Graham Taylor: P38, W18, D13, L7

Criticism started early, due to his direct style, though England lost only one of his first 23 games in charge. The 24th, England's third and final group match at Euro '92, when Gary Lineker was substituted in a tournament-ending 2-1 defeat to Sweden, signalled start of the end. Failure to qualify for 1994 World Cup sealed his fate.

Terry Venables: P23, W12, D9, L2

Venables lost only two matches in a 23-game tenure. One of those losses was to the then world champions, Brazil, in a friendly tournament at Wembley in 1995. The other was in the semi-final of Euro '96, on penalties, to Germany. Venables' departure, for non-footballing reasons, had already been agreed.

Glenn Hoddle: P28 W17 D5, L6

Home defeat to Italy early on was remedied with stirring 0-0 draw against same opponents in Rome eight months later. Reached knock-out stages at France '98; losing to Argentina on penalties was no disgrace. Stuttering start to Euro 2000 qualifying, and public-relations gaffe spelt the end.

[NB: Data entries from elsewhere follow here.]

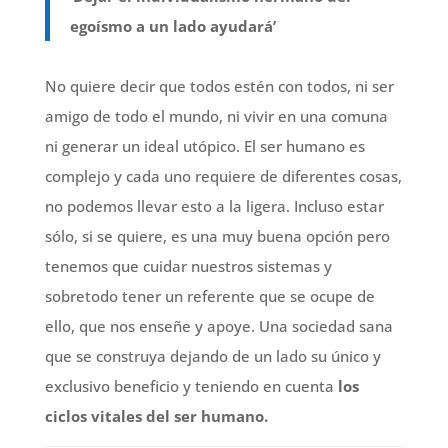
egoísmo a un lado ayudará’
No quiere decir que todos estén con todos, ni ser
amigo de todo el mundo, ni vivir en una comuna
ni generar un ideal utópico. El ser humano es
complejo y cada uno requiere de diferentes cosas,
no podemos llevar esto a la ligera. Incluso estar
sólo, si se quiere, es una muy buena opción pero
tenemos que cuidar nuestros sistemas y
sobretodo tener un referente que se ocupe de
ello, que nos enseñe y apoye. Una sociedad sana
que se construya dejando de un lado su único y
exclusivo beneficio y teniendo en cuenta
los
ciclos vitales del ser humano.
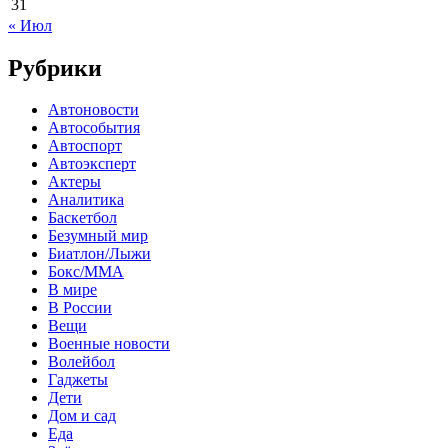
31
« Июл
Рубрики
Автоновости
Автособытия
Автоспорт
Автоэксперт
Актеры
Аналитика
Баскетбол
Безумный мир
Биатлон/Лыжи
Бокс/MMA
В мире
В России
Вещи
Военные новости
Волейбол
Гаджеты
Дети
Дом и сад
Еда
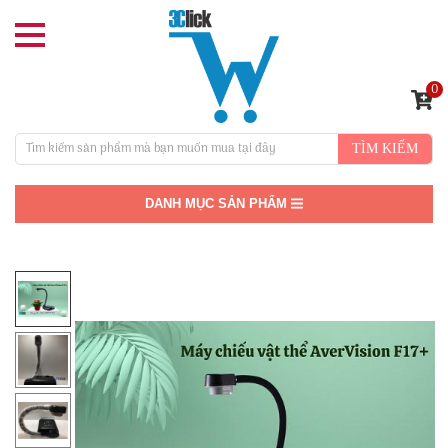
0
TÌM KIẾM
DANH MỤC SẢN PHẨM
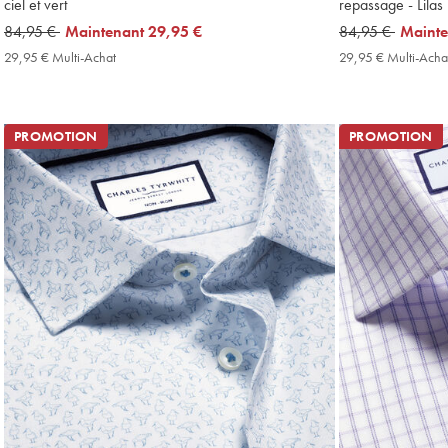
ciel et vert
repassage - Lilas
was
84,95 €
now
Maintenant
29,95 €
was
84,95 €
now
Maint
84,95
29,95
84,95
29,95
29,95 € Multi-Achat
29,95
29,95 € Multi-Acha
€
€
€
€
€
Multi-
Achat
Price
PROMOTION
PROMOTION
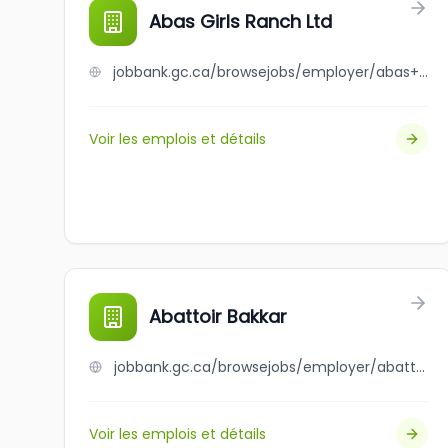
Abas Girls Ranch Ltd
jobbank.gc.ca/browsejobs/employer/abas+girls+ranch+ltd/ca
Voir les emplois et détails
Abattoir Bakkar
jobbank.gc.ca/browsejobs/employer/abattoir+bakkar/ca
Voir les emplois et détails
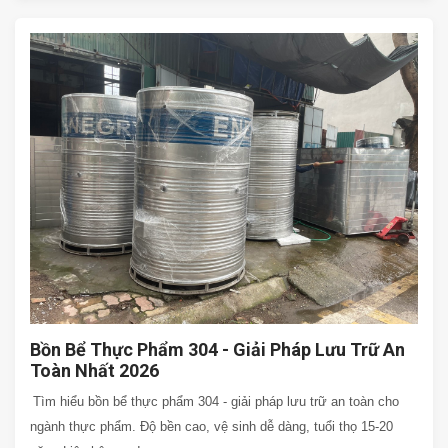
Bồn Bể Thực Phẩm 304 - Giải Pháp Lưu Trữ An
Toàn Nhất 2026
Tìm hiểu bồn bể thực phẩm 304 - giải pháp lưu trữ an toàn cho
ngành thực phẩm. Độ bền cao, vệ sinh dễ dàng, tuổi thọ 15-20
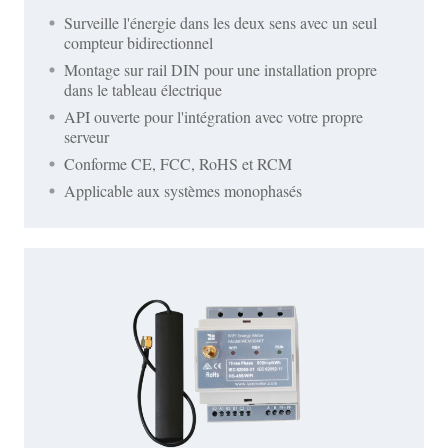
Surveille l'énergie dans les deux sens avec un seul
compteur bidirectionnel
Montage sur rail DIN pour une installation propre
dans le tableau électrique
API ouverte pour l'intégration avec votre propre
serveur
Conforme CE, FCC, RoHS et RCM
Applicable aux systèmes monophasés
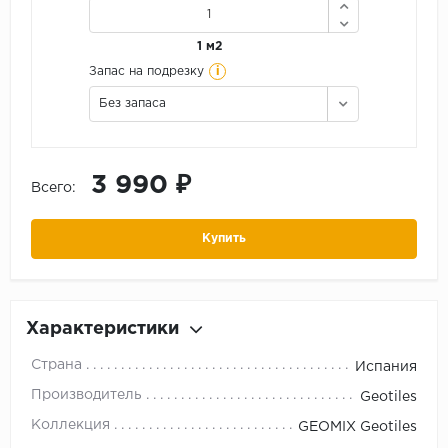
1 м2
i
Запас на подрезку
Без запаса
3 990 ₽
Всего:
Купить
Характеристики
Страна
Испания
Производитель
Geotiles
Коллекция
GEOMIX Geotiles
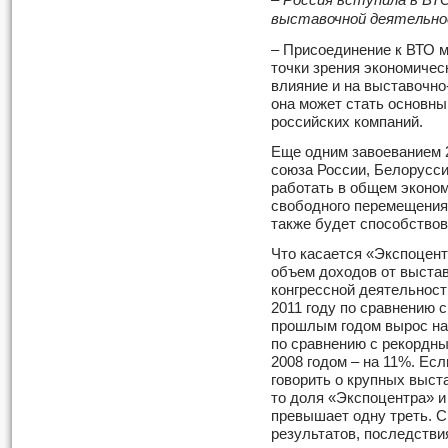
– Россия вступила в ВТО
выставочной деятельн
– Присоединение к ВТО 
точки зрения экономичес
влияние и на выставочно
она может стать основны
российских компаний.
Еще одним завоеванием 2
союза России, Белорусси
работать в общем эконом
свободного перемещения 
также будет способствов
Что касается «Экспоцент
объем доходов от выста
конгрессной деятельност
2011 году по сравнению с
прошлым годом вырос на
по сравнению с рекордн
2008 годом – на 11%. Есл
говорить о крупных выст
то доля «Экспоцентра» и
превышает одну треть. С
результатов, последстви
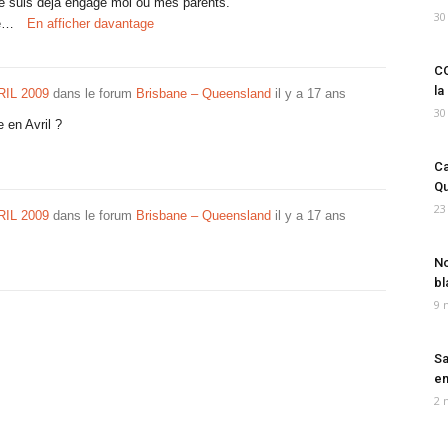
 je suis déjà engagé moi ou mes parents.
30
le…
En afficher davantage
CO
la
IL 2009
dans le forum
Brisbane – Queensland
il y a 17 ans
30
 en Avril ?
Ca
Qu
23
IL 2009
dans le forum
Brisbane – Queensland
il y a 17 ans
No
bl
9 
Sa
em
2 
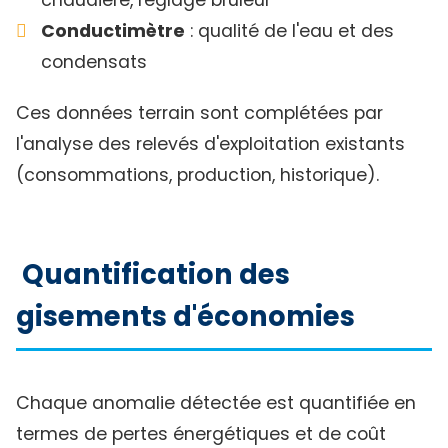
chaudière, réglage brûleur
Conductimètre
: qualité de l'eau et des
condensats
Ces données terrain sont complétées par
l'analyse des relevés d'exploitation existants
(consommations, production, historique).
Quantification des
gisements d'économies
Chaque anomalie détectée est quantifiée en
termes de pertes énergétiques et de coût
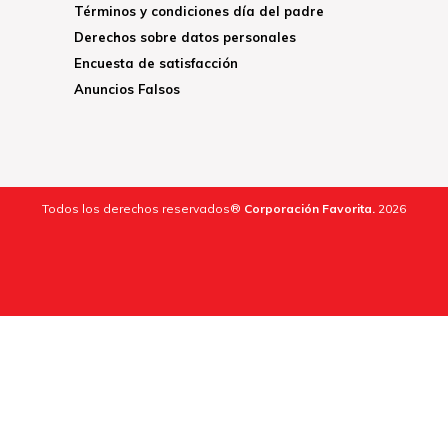
Términos y condiciones día del padre
Derechos sobre datos personales
Encuesta de satisfacción
Anuncios Falsos
Todos los derechos reservados®
Corporación Favorita.
2026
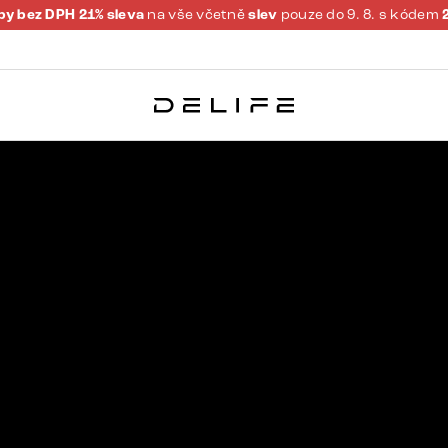
y bez DPH 21% sleva
na vše včetně
slev
pouze do 9. 8. s kódem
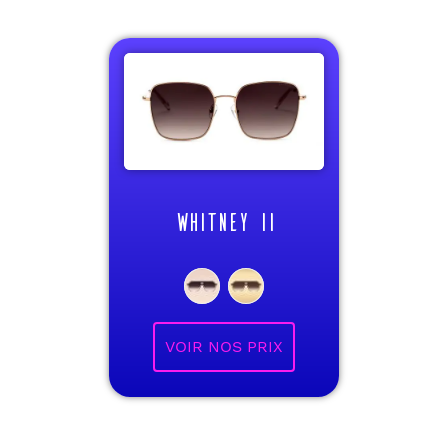
WHITNEY II
VOIR NOS PRIX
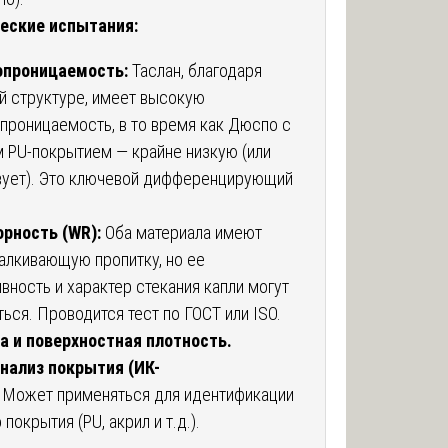
еские испытания:
опроницаемость:
Таслан, благодаря
й структуре, имеет высокую
проницаемость, в то время как Дюспо с
 PU-покрытием — крайне низкую (или
вует). Это ключевой дифференцирующий
рность (WR):
Оба материала имеют
алкивающую пропитку, но ее
вность и характер стекания капли могут
ться. Проводится тест по ГОСТ или ISO.
а и поверхностная плотность.
нализ покрытия (ИК-
Может применяться для идентификации
покрытия (PU, акрил и т.д.).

Kevin Keegan: P18, W7, D7, L4

Too many poor draws in Euro 2000 qualifying led to a play-off with Scotland, edged 2-1 on aggregate. The tournament itself was a farce, England ceding 2-0 and 2-1 leads to lose 3-2 to both Portugal and Romania. England then lost 1-0 in 2002 World Cup qualifier to Germany in the last Wembley match. Keegan walked.


Joe Mercer (P7 W3 D3 L1) filled the gap between Ramsey and Revie, losing only once, against Scotland.

Howard Wilkinson (P2 W0 D1 L1) had two one-game caretaker stints, a 2-0 home friendly defeat to France after Hoddle's departure, and a 0-0 World Cup qualifier with Finland after Keegan's.

Peter Taylor (P1 W0 D0 L1) oversaw a 1-0 friendly defeat in Italy in November 2000 when Beckham was England captain for first time.